» Problem
Retype the listing that follows without a single change.

▼

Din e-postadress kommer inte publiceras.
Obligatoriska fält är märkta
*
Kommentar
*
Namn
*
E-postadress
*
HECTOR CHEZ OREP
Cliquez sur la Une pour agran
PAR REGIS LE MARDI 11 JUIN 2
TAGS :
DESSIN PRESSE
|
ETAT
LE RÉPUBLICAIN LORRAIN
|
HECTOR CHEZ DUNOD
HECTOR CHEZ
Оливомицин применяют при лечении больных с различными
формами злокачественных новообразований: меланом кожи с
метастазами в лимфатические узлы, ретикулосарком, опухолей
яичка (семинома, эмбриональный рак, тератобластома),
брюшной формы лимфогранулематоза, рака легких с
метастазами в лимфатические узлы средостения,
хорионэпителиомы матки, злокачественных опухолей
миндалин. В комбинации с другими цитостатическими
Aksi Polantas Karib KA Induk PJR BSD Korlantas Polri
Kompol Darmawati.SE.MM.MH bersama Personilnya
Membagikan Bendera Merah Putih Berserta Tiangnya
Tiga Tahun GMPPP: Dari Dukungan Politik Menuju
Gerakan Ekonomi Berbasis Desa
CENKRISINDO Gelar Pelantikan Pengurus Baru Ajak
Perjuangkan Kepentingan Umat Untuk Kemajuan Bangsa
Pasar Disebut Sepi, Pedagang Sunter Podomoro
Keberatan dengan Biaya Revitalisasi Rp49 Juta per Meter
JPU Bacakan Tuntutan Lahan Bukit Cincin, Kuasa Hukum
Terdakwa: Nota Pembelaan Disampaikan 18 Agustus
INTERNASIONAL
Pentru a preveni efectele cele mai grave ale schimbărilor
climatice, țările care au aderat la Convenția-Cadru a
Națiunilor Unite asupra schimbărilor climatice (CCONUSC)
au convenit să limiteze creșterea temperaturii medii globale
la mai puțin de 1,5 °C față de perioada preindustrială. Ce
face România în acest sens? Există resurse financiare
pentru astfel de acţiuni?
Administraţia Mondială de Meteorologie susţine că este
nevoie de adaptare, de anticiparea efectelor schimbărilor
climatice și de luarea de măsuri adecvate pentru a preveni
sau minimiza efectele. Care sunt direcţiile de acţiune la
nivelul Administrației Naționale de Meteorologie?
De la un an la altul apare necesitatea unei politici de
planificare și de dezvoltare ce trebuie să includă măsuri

▲

» Result
Din e-postadress kommer inte publiceras.
Obligatoriska fält är märkta
*
Kommentar
*
Namn
*
E-postadress
*
HECTOR CHEZ OREP
Cliquez sur la Une pour agran
PAR REGIS LE MARDI 11 JUIN 2
TAGS :
DESSIN PRESSE
|
ETAT
LE RÉPUBLICAIN LORRAIN
|
HECTOR CHEZ DUNOD
HECTOR CHEZ
Оливомицин применяют при лечении больных с различными
формами злокачественных новообразований: меланом кожи с
метастазами в лимфатические узлы, ретикулосарком, опухолей
яичка (семинома, эмбриональный рак, тератобластома),
брюшной формы лимфогранулематоза, рака легких с
метастазами в лимфатические узлы средостения,
хорионэпителиомы матки, злокачественных опухолей
миндалин. В комбинации с другими цитостатическими
Aksi Polantas Karib KA Induk PJR BSD Korlantas Polri
Kompol Darmawati.SE.MM.MH bersama Personilnya
Membagikan Bendera Merah Putih Berserta Tiangnya
Tiga Tahun GMPPP: Dari Dukungan Politik Menuju
Gerakan Ekonomi Berbasis Desa
CENKRISINDO Gelar Pelantikan Pengurus Baru Ajak
Perjuangkan Kepentingan Umat Untuk Kemajuan Bangsa
Pasar Disebut Sepi, Pedagang Sunter Podomoro
Keberatan dengan Biaya Revitalisasi Rp49 Juta per Meter
JPU Bacakan Tuntutan Lahan Bukit Cincin, Kuasa Hukum
Terdakwa: Nota Pembelaan Disampaikan 18 Agustus
INTERNASIONAL
Pentru a preveni efectele cele mai grave ale schimbărilor
climatice, țările care au aderat la Convenția-Cadru a
Națiunilor Unite asupra schimbărilor climatice (CCONUSC)
au convenit să limiteze creșterea temperaturii medii globale
la mai puțin de 1,5 °C față de perioada preindustrială. Ce
face România în acest sens? Există resurse financiare
pentru astfel de acţiuni?
Administraţia Mondială de Meteorologie susţine că este
nevoie de adaptare, de anticiparea efectelor schimbărilor
climatice și de luarea de măsuri adecvate pentru a preveni
sau minimiza efectele. Care sunt direcţiile de acţiune la
nivelul Administrației Naționale de Meteorologie?
De la un an la altul apare necesitatea unei politici de
planificare și de dezvoltare ce trebuie să includă măsuri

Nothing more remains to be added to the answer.